→ Work task
From the records, pick out and copy each line containing "full".

→ Source data

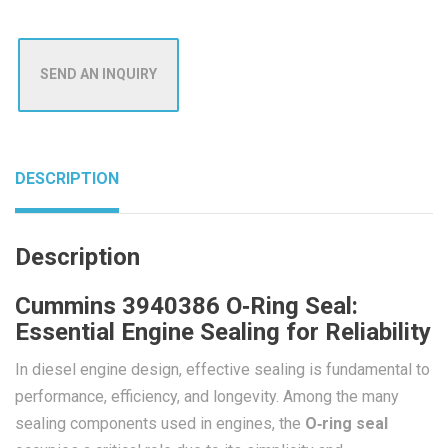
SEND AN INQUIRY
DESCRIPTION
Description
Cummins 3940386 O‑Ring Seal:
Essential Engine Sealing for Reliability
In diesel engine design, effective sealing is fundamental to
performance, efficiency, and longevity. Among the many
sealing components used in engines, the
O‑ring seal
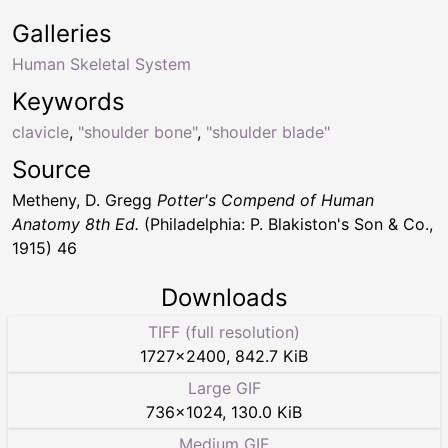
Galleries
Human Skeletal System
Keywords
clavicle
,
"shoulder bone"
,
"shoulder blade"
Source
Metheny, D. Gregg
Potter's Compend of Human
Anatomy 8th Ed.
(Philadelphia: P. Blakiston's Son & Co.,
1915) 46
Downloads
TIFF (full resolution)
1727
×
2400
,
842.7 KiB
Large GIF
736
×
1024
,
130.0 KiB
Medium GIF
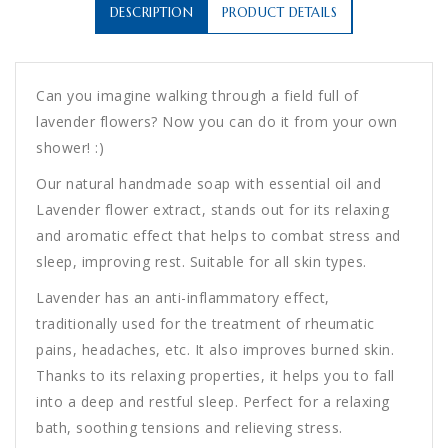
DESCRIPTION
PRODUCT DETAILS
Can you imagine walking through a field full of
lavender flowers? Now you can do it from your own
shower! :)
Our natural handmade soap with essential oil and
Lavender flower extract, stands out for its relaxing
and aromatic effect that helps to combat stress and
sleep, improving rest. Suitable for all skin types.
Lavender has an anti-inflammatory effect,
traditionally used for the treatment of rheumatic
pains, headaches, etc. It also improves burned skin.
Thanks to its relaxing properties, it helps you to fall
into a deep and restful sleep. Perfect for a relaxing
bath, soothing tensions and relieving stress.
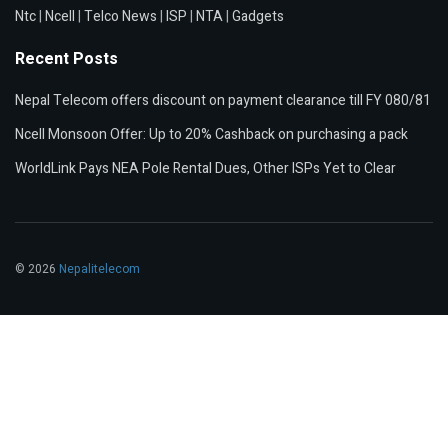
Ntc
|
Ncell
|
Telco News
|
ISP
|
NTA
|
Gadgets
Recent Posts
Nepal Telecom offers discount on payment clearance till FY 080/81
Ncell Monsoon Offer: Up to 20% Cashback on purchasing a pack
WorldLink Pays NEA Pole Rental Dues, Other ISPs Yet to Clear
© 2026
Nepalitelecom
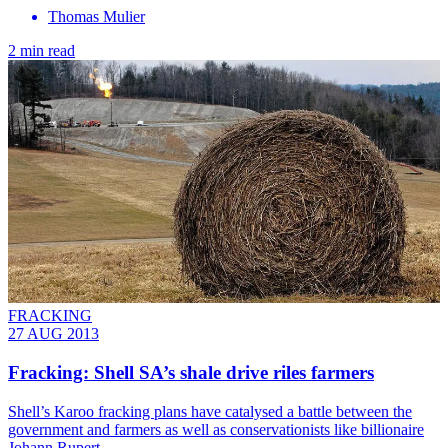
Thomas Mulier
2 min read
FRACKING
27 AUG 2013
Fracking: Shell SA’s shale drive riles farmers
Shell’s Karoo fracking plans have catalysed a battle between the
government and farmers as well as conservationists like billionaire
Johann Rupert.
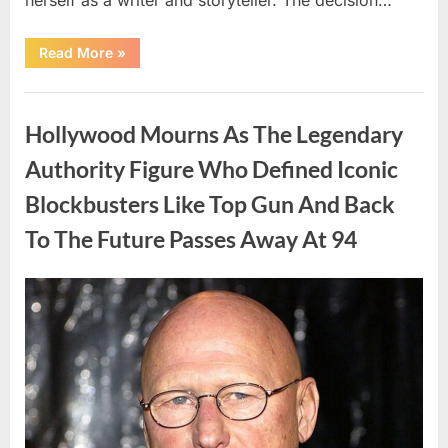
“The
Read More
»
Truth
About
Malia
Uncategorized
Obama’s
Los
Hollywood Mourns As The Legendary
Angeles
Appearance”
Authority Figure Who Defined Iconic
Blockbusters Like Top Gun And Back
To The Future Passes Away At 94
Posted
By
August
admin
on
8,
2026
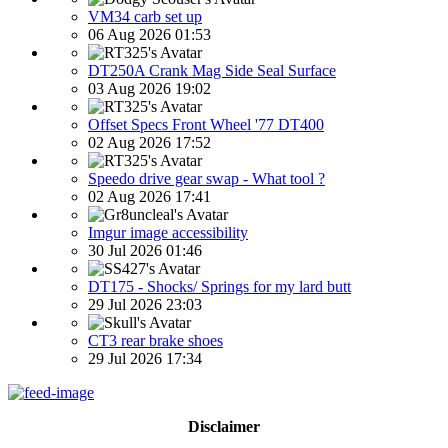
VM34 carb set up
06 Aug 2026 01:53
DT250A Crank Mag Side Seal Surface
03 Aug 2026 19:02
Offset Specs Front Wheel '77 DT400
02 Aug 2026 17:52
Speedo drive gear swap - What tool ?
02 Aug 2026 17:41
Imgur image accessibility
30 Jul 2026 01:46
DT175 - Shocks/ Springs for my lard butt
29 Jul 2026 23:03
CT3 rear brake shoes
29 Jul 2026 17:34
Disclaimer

→ Answer for the task
TIFF (full resolution)
Can you imagine walking through a field full of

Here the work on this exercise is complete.